## Task directions
The response must consist of every record, restated word for word.

## Supplied data

==========

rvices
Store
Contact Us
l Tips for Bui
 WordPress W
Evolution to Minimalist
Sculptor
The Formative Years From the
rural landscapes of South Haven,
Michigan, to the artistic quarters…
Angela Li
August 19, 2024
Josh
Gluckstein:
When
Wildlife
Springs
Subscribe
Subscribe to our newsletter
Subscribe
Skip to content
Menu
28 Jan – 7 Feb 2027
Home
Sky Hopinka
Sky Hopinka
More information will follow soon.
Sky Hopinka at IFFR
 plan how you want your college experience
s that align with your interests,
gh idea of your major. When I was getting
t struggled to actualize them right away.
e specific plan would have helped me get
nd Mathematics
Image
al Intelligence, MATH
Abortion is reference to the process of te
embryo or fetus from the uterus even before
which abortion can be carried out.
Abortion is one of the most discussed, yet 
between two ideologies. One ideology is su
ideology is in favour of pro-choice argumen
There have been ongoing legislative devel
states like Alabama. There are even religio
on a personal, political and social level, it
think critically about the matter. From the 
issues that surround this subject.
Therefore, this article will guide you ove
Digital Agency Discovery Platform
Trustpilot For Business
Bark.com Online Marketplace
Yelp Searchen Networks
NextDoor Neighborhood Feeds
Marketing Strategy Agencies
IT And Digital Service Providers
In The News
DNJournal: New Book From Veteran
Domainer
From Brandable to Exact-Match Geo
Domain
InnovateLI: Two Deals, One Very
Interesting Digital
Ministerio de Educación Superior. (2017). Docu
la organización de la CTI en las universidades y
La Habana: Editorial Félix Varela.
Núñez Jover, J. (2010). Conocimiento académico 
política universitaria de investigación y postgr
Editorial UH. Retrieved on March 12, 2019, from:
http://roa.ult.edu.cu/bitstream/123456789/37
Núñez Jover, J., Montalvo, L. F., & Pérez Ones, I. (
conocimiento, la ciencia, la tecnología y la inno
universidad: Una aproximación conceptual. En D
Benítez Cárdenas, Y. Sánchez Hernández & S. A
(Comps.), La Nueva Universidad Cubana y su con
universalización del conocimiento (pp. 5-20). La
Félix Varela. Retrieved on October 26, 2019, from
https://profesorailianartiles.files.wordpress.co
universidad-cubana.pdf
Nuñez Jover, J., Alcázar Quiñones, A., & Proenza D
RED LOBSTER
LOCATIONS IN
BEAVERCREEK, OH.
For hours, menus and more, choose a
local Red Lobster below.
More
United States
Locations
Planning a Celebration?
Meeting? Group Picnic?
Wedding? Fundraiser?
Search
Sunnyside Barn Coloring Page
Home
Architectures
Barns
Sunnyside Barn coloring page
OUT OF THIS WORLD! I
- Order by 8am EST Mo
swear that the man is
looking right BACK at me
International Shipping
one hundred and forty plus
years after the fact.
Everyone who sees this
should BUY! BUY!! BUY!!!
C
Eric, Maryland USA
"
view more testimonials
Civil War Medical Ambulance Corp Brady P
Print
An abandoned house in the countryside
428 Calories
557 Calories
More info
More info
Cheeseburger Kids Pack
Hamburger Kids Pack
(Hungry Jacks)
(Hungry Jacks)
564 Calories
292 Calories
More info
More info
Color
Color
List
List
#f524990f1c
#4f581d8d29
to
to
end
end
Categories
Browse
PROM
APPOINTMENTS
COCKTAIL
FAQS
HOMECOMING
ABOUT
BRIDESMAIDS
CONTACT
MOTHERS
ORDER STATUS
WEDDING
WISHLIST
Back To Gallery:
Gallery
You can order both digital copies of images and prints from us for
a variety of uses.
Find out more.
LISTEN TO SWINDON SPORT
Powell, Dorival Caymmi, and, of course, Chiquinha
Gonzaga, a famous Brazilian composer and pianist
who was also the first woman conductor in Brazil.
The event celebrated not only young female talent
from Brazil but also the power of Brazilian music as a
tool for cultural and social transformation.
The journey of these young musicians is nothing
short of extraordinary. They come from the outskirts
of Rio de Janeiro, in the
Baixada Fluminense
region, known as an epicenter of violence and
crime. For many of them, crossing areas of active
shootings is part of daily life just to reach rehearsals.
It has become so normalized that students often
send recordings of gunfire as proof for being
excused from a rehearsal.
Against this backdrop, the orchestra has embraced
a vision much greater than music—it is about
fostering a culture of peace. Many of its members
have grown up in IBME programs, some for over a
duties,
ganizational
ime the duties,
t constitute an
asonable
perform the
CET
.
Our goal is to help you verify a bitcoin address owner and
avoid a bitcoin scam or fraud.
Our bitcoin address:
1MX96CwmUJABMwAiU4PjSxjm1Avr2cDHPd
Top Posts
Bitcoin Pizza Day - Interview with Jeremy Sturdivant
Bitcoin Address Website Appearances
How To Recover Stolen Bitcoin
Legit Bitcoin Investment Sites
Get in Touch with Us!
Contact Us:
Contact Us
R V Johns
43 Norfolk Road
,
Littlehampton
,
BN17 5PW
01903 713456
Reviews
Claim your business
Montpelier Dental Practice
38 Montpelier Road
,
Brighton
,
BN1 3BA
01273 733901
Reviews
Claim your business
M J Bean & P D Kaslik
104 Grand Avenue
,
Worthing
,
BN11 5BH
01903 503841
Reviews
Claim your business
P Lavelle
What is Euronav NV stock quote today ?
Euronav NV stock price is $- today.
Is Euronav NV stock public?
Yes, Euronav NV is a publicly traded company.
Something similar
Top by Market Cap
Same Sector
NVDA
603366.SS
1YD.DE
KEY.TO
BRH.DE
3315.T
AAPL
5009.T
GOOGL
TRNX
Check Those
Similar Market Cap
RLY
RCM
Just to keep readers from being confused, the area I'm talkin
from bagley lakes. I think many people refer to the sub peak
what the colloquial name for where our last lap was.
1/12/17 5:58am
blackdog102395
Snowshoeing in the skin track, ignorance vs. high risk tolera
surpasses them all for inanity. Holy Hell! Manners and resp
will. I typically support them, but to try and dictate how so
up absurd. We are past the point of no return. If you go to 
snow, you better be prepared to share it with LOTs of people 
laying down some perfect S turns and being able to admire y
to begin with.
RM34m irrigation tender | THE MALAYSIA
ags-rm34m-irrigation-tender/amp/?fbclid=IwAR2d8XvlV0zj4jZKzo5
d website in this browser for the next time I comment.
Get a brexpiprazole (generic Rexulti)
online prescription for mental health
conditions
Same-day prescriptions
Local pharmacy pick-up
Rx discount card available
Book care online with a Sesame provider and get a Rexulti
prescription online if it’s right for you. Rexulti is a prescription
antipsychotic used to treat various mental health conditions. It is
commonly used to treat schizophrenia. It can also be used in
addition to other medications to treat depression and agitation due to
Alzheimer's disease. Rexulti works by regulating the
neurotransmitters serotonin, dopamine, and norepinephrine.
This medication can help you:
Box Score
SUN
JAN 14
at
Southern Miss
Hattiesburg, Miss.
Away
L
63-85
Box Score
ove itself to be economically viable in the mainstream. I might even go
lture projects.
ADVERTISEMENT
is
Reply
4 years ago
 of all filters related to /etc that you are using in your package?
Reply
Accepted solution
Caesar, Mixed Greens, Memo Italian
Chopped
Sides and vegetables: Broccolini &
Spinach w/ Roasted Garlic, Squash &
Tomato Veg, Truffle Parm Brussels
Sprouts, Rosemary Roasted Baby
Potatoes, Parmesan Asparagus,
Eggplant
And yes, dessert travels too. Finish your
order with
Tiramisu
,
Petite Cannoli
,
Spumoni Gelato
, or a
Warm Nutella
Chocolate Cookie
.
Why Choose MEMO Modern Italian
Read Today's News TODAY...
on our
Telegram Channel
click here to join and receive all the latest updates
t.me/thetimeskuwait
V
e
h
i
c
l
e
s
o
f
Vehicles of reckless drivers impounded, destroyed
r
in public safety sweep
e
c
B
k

==========

## Reply
rvices
Store
Contact Us
l Tips for Bui
 WordPress W
Evolution to Minimalist
Sculptor
The Formative Years From the
rural landscapes of South Haven,
Michigan, to the artistic quarters…
Angela Li
August 19, 2024
Josh
Gluckstein:
When
Wildlife
Springs
Subscribe
Subscribe to our newsletter
Subscribe
Skip to content
Menu
28 Jan – 7 Feb 2027
Home
Sky Hopinka
Sky Hopinka
More information will follow soon.
Sky Hopinka at IFFR
 plan how you want your college experience
s that align with your interests,
gh idea of your major. When I was getting
t struggled to actualize them right away.
e specific plan would have helped me get
nd Mathematics
Image
al Intelligence, MATH
Abortion is reference to the process of te
embryo or fetus from the uterus even before
which abortion can be carried out.
Abortion is one of the most discussed, yet 
between two ideologies. One ideology is su
ideology is in favour of pro-choice argumen
There have been ongoing legislative devel
states like Alabama. There are even religio
on a personal, political and social level, it
think critically about the matter. From the 
issues that surround this subject.
Therefore, this article will guide you ove
Digital Agency Discovery Platform
Trustpilot For Business
Bark.com Online Marketplace
Yelp Searchen Networks
NextDoor Neighborhood Feeds
Marketing Strategy Agencies
IT And Digital Service Providers
In The News
DNJournal: New Book From Veteran
Domainer
From Brandable to Exact-Match Geo
Domain
InnovateLI: Two Deals, One Very
Interesting Digital
Ministerio de Educación Superior. (2017). Docu
la organización de la CTI en las universidades y
La Habana: Editorial Félix Varela.
Núñez Jover, J. (2010). Conocimiento académico 
política universitaria de investigación y postgr
Editorial UH. Retrieved on March 12, 2019, from:
http://roa.ult.edu.cu/bitstream/123456789/37
Núñez Jover, J., Montalvo, L. F., & Pérez Ones, I. (
conocimiento, la ciencia, la tecnología y la inno
universidad: Una aproximación conceptual. En D
Benítez Cárdenas, Y. Sánchez Hernández & S. A
(Comps.), La Nueva Universidad Cubana y su con
universalización del conocimiento (pp. 5-20). La
Félix Varela. Retrieved on October 26, 2019, from
https://profesorailianartiles.files.wordpress.co
universidad-cubana.pdf
Nuñez Jover, J., Alcázar Quiñones, A., & Proenza D
RED LOBSTER
LOCATIONS IN
BEAVERCREEK, OH.
For hours, menus and more, choose a
local Red Lobster below.
More
United States
Locations
Planning a Celebration?
Meeting? Group Picnic?
Wedding? Fundraiser?
Search
Sunnyside Barn Coloring Page
Home
Architectures
Barns
Sunnyside Barn coloring page
OUT OF THIS WORLD! I
- Order by 8am EST Mo
swear that the man is
looking right BACK at me
International Shipping
one hundred and forty plus
years after the fact.
Everyone who sees this
should BUY! BUY!! BUY!!!
C
Eric, Maryland USA
"
view more testimonials
Civil War Medical Ambulance Corp Brady P
Print
An abandoned house in the countryside
428 Calories
557 Calories
More info
More info
Cheeseburger Kids Pack
Hamburger Kids Pack
(Hungry Jacks)
(Hungry Jacks)
564 Calories
292 Calories
More info
More info
Color
Color
List
List
#f524990f1c
#4f581d8d29
to
to
end
end
Categories
Browse
PROM
APPOINTMENTS
COCKTAIL
FAQS
HOMECOMING
ABOUT
BRIDESMAIDS
CONTACT
MOTHERS
ORDER STATUS
WEDDING
WISHLIST
Back To Gallery:
Gallery
You can order both digital copies of images and prints from us for
a variety of uses.
Find out more.
LISTEN TO SWINDON SPORT
Powell, Dorival Caymmi, and, of course, Chiquinha
Gonzaga, a famous Brazilian composer and pianist
who was also the first woman conductor in Brazil.
The event celebrated not only young female talent
from Brazil but also the power of Brazilian music as a
tool for cultural and social transformation.
The journey of these young musicians is nothing
short of extraordinary. They come from the outskirts
of Rio de Janeiro, in the
Baixada Fluminense
region, known as an epicenter of violence and
crime. For many of them, crossing areas of active
shootings is part of daily life just to reach rehearsals.
It has become so normalized that students often
send recordings of gunfire as proof for being
excused from a rehearsal.
Against this backdrop, the orchestra has embraced
a vision much greater than music—it is about
fostering a culture of peace. Many of its members
have grown up in IBME programs, some for over a
duties,
ganizational
ime the duties,
t constitute an
asonable
perform the
CET
.
Our goal is to help you verify a bitcoin address owner and
avoid a bitcoin scam or fraud.
Our bitcoin address:
1MX96CwmUJABMwAiU4PjSxjm1Avr2cDHPd
Top Posts
Bitcoin Pizza Day - Interview with Jeremy Sturdivant
Bitcoin Address Website Appearances
How To Recover Stolen Bitcoin
Legit Bitcoin Investment Sites
Get in Touch with Us!
Contact Us:
Contact Us
R V Johns
43 Norfolk Road
,
Littlehampton
,
BN17 5PW
01903 713456
Reviews
Claim your business
Montpelier Dental Practice
38 Montpelier Road
,
Brighton
,
BN1 3BA
01273 733901
Reviews
Claim your business
M J Bean & P D Kaslik
104 Grand Avenue
,
Worthing
,
BN11 5BH
01903 503841
Reviews
Claim your business
P Lavelle
What is Euronav NV stock quote today ?
Euronav NV stock price is $- today.
Is Euronav NV stock public?
Yes, Euronav NV is a publicly traded company.
Something similar
Top by Market Cap
Same Sector
NVDA
603366.SS
1YD.DE
KEY.TO
BRH.DE
3315.T
AAPL
5009.T
GOOGL
TRNX
Check Those
Similar Market Cap
RLY
RCM
Just to keep readers from being confused, the area I'm talkin
from bagley lakes. I think many people refer to the sub peak
what the colloquial name for where our last lap was.
1/12/17 5:58am
blackdog102395
Snowshoeing in the skin track, ignorance vs. high risk tolera
surpasses them all for inanity. Holy Hell! Manners and resp
will. I typically support them, but to try and dictate how so
up absurd. We are past the point of no return. If you go to 
snow, you better be prepared to share it with LOTs of people 
laying down some perfect S turns and being able to admire y
to begin with.
RM34m irrigation tender | THE MALAYSIA
ags-rm34m-irrigation-tender/amp/?fbclid=IwAR2d8XvlV0zj4jZKzo5
d website in this browser for the next time I comment.
Get a brexpiprazole (generic Rexulti)
online prescription for mental health
conditions
Same-day prescriptions
Local pharmacy pick-up
Rx discount card available
Book care online with a Sesame provider and get a Rexulti
prescription online if it’s right for you. Rexulti is a prescription
antipsychotic used to treat various mental health conditions. It is
commonly used to treat schizophrenia. It can also be used in
addition to other medications to treat depression and agitation due to
Alzheimer's disease. Rexulti works by regulating the
neurotransmitters serotonin, dopamine, and norepinephrine.
This medication can help you:
Box Score
SUN
JAN 14
at
Southern Miss
Hattiesburg, Miss.
Away
L
63-85
Box Score
ove itself to be economically viable in the mainstream. I might even go
lture projects.
ADVERTISEMENT
is
Reply
4 years ago
 of all filters related to /etc that you are using in your package?
Reply
Accepted solution
Caesar, Mixed Greens, Memo Italian
Chopped
Sides and vegetables: Broccolini &
Spinach w/ Roasted Garlic, Squash &
Tomato Veg, Truffle Parm Brussels
Sprouts, Rosemary Roasted Baby
Potatoes, Parmesan Asparagus,
Eggplant
And yes, dessert travels too. Finish your
order with
Tiramisu
,
Petite Cannoli
,
Spumoni Gelato
, or a
Warm Nutella
Chocolate Cookie
.
Why Choose MEMO Modern Italian
Read Today's News TODAY...
on our
Telegram Channel
click here to join and receive all the latest updates
t.me/thetimeskuwait
V
e
h
i
c
l
e
s
o
f
Vehicles of reckless drivers impounded, destroyed
r
in public safety sweep
e
c
B
k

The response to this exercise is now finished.